In a February 2010 interview with Attitude magazine, Englund said "... the second Nightmare on Elm Street is obviously intended as a bisexual themed film. It was early '80s, pre-AIDS paranoia. Jesse's wrestling with whether to come out or not and his own sexual desires was manifested by Freddy. His friend is the object of his affection. That's all there in that film. We did it subtly but the casting of Mark Patton was intentional too, because Mark was out and had done Come Back to the Five & Dime, Jimmy Dean, Jimmy Dean."

In an article written by Brent Hartinger for AfterElton.com, he notes that a "frequent debate in gay pop culture circles is this: Just how 'gay' was 1985's A Nightmare on Elm Street 2: Freddy's Revenge (the first Elm Street sequel)? The imagery in the movie makes it seem unmistakably gay — but the filmmakers have all along denied that that was their intention." During his interview segment for the 2010 documentary film Never Sleep Again: The Elm Street Legacy, David Chaskin admitted that the gay themes were intentional, something he had denied until that point.

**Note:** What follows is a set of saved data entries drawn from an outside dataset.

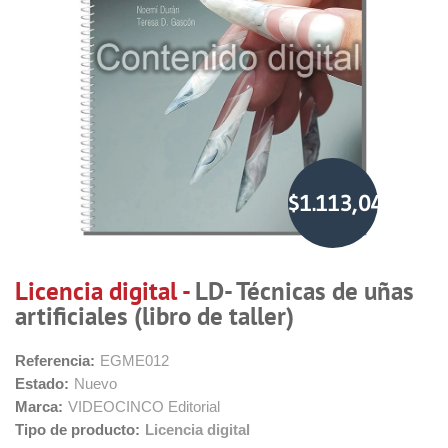
$1.113,04
Licencia digital -
LD- Técnicas de uñas
artificiales (libro de taller)
Referencia:
EGME012
Estado:
Nuevo
Marca:
VIDEOCINCO Editorial
Tipo de producto:
Licencia digital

In a 2020 interview director Jack Sholder said he never had any discussions with Chaskin or anybody at New Line about a gay subtext in the script during production. He did add that in his view the movie was about "repressed sexual angst that every teenager experiences" and that "that angst can express itself in the question: Am I gay?". He also pointed out that Mark Patton did not pick up on any gay subtext when he read the script, but that it was pointed out to him by one of the crew members. Sholder concluded by saying: "Looking back on it, there were a whole bunch of decisions, starting with casting Mark that really... If you look at some of the exegeses as to why it’s the gayest horror film of all time, some of it is people reading stuff into things, some of it was intentional and some of it was stuff that people added that fed into that idea."

Others in the cast and crew have said that they were unaware of any such themes at the time they made the film, but that a series of creative decisions on the part of director Jack Sholder unintentionally brought Chaskin's themes to the forefront. In an interview Sholder said, "I simply didn't have the self-awareness to realize that any of this might be interpreted as gay". Now-out Mark Patton said, "I don't think that [the character] Jesse was originally written as a gay character. I think it's something that happened along the line by serendipity". Patton also wrote Jesse's Lost Journal about Jesse's life after the film and dealing with his homosexuality.

In 2019, Patton produced and starred in the documentary film Scream, Queen! My Nightmare on Elm Street, which focuses on the legacy of Freddy's Revenge and how it affected him.